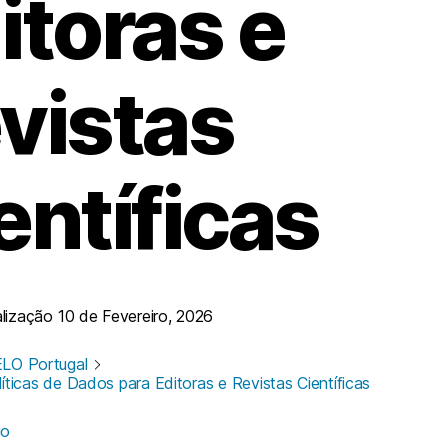
itoras e
vistas
entíficas
alização
10 de Fevereiro, 2026
LO Portugal
líticas de Dados para Editoras e Revistas Científicas
io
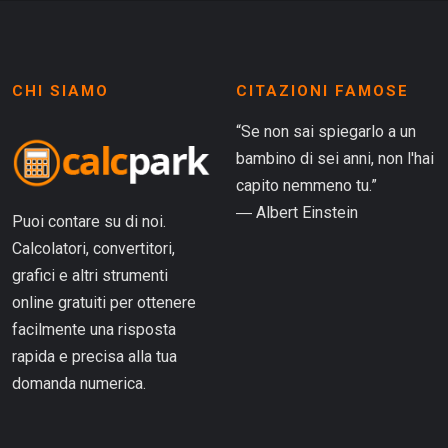
CHI SIAMO
CITAZIONI FAMOSE
“Se non sai spiegarlo a un
bambino di sei anni, non l'hai
capito nemmeno tu.”
― Albert Einstein
Puoi contare su di noi.
Calcolatori, convertitori,
grafici e altri strumenti
online gratuiti per ottenere
facilmente una risposta
rapida e precisa alla tua
domanda numerica.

■ **Work to be completed**
The answer must restate each entry word for word and contain no images.

■ **Finished exercise**
itoras e
vistas
entíficas
alização
10 de Fevereiro, 2026
LO Portugal
líticas de Dados para Editoras e Revistas Científicas
io
CHI SIAMO
CITAZIONI FAMOSE
“Se non sai spiegarlo a un
bambino di sei anni, non l'hai
capito nemmeno tu.”
― Albert Einstein
Puoi contare su di noi.
Calcolatori, convertitori,
grafici e altri strumenti
online gratuiti per ottenere
facilmente una risposta
rapida e precisa alla tua
domanda numerica.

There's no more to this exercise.